2,000-Year-Old Escape Tunnel
By Netanel Doron, Israel Today, November 04, 2007
The surprise discovery of an ancient drainage tunnel in Jerusalem provides archeologists with insight into life in the Jewish capital during the Second Temple period.
Israeli archaeologists stumbled upon an important historical find outside the walls of Jerusalem’s Old City, on the steep road leading down to the Pool of Siloam where Jesus healed the blind man (John 9:1-11). They had been digging in the area for three months, searching for what was the main road in Jerusalem during biblical times.
The sudden collapse of a stone wall revealed a hole, and when archeologists Eli Shukron and Ronny Reich climbed in the spectacle before them took their breath away. They found themselves in a well-preserved tunnel made of hewn stones, about seven meters (yards) below today’s streets. It is about 70 meters long, 2 to 2.5 meters high and 1 meter wide.
“The discovery of the tunnel was a total surprise,” Shukron told Israel Today during a tour of the site. “As we were entering, we also discovered the street we were searching for, above us. The street was used by Jewish pilgrims to ascend to the Temple on the three great pilgrimage festivals of Passover, Shavuot [the Feast of Weeks] and Sukkot [the Feast of Tabernacles].”

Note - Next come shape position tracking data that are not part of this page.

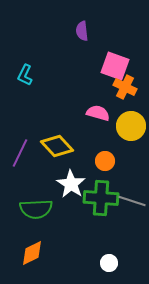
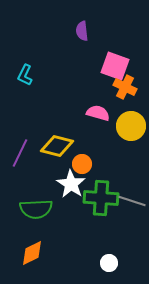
yellow diamond: rotated 32 degrees counterclockwise
orange circle: moved 23 px left, 3 px down
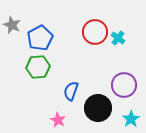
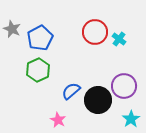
gray star: moved 4 px down
cyan cross: moved 1 px right, 1 px down
green hexagon: moved 3 px down; rotated 20 degrees counterclockwise
purple circle: moved 1 px down
blue semicircle: rotated 30 degrees clockwise
black circle: moved 8 px up
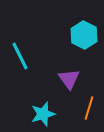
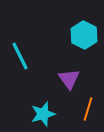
orange line: moved 1 px left, 1 px down
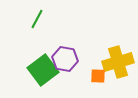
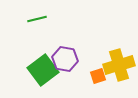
green line: rotated 48 degrees clockwise
yellow cross: moved 1 px right, 3 px down
orange square: rotated 21 degrees counterclockwise
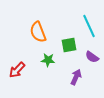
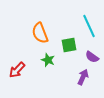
orange semicircle: moved 2 px right, 1 px down
green star: rotated 16 degrees clockwise
purple arrow: moved 7 px right
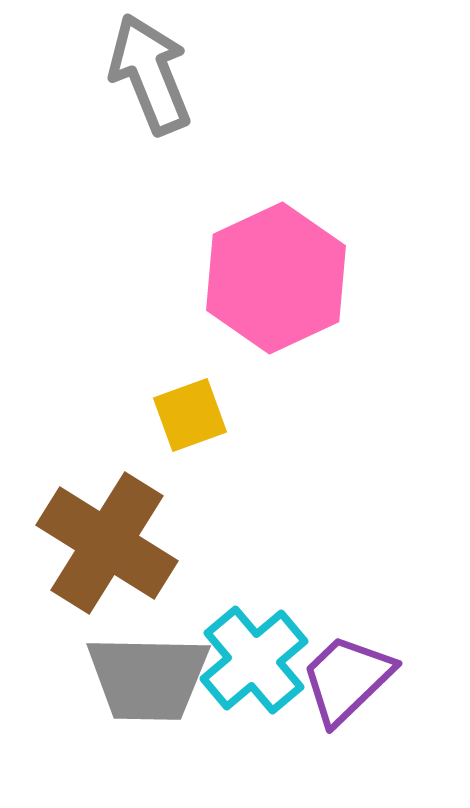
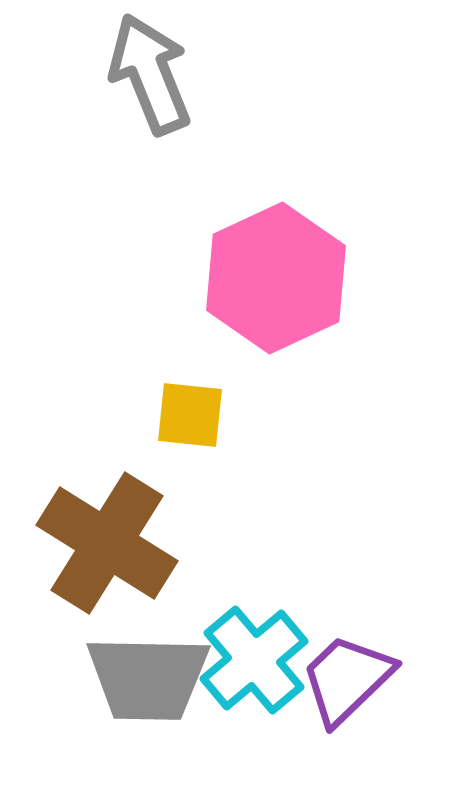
yellow square: rotated 26 degrees clockwise
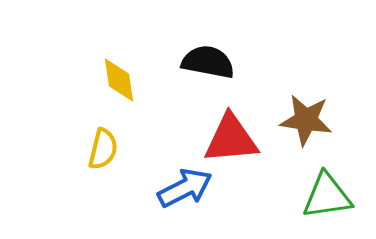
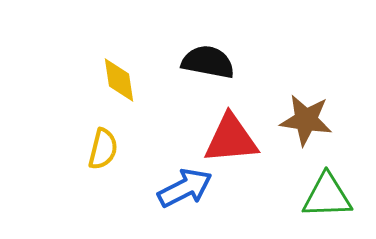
green triangle: rotated 6 degrees clockwise
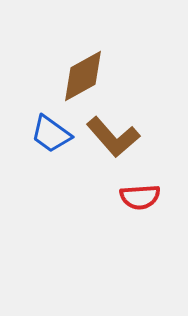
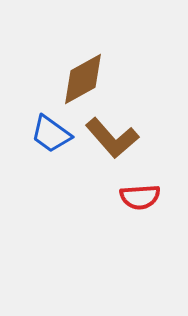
brown diamond: moved 3 px down
brown L-shape: moved 1 px left, 1 px down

Small tributaries leading into the tunnel at regular intervals brought them to the conclusion that the tunnel was a drainage canal for the city’s rain water. This canal was mentioned by the renowned Roman-Jewish historian Flavius Josephus in his book The Jewish War. He wrote that during the destruction of Jerusalem and the Temple by the Romans in 70 AD, Jews used the tunnel to escape from Jerusalem to the Dead Sea and the fortress of Masada, where they went into hiding.
Some important artifacts were found in the tunnel, including coins, oil lamps and pottery shards dating to the first century AD.
“The tunnel provides insight into Jerusalem at the time of the Second Temple,” said Reich. “I have been an archaeologist for 40 years, and every now and then we experience surprises like this one.”